What is required ▸ The answer must consist of every line in the data that contains "Rancang".

Saved data entries:
====================

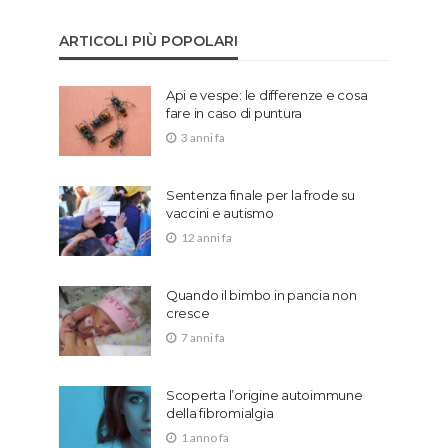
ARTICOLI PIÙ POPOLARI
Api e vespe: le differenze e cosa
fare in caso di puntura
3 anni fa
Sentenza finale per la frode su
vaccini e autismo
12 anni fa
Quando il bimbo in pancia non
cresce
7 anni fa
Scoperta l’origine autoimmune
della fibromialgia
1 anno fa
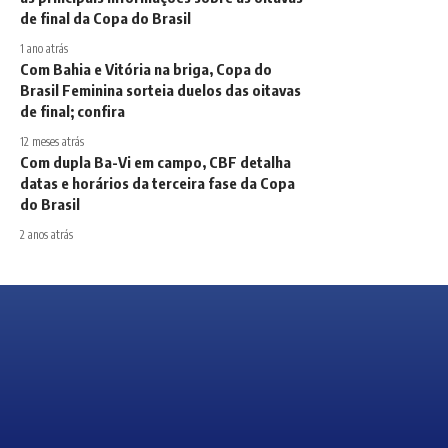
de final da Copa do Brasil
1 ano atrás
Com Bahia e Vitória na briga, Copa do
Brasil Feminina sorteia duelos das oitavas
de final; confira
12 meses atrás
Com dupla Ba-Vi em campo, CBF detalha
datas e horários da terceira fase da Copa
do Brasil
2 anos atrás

====================

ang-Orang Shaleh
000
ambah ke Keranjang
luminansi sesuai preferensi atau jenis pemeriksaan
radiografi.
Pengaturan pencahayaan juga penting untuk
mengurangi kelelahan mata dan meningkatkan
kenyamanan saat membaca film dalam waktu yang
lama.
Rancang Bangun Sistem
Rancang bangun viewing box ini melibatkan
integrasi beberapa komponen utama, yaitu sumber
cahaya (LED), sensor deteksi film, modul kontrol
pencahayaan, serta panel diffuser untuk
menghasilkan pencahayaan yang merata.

====================

Written response ▸
Rancang Bangun Sistem
Rancang bangun viewing box ini melibatkan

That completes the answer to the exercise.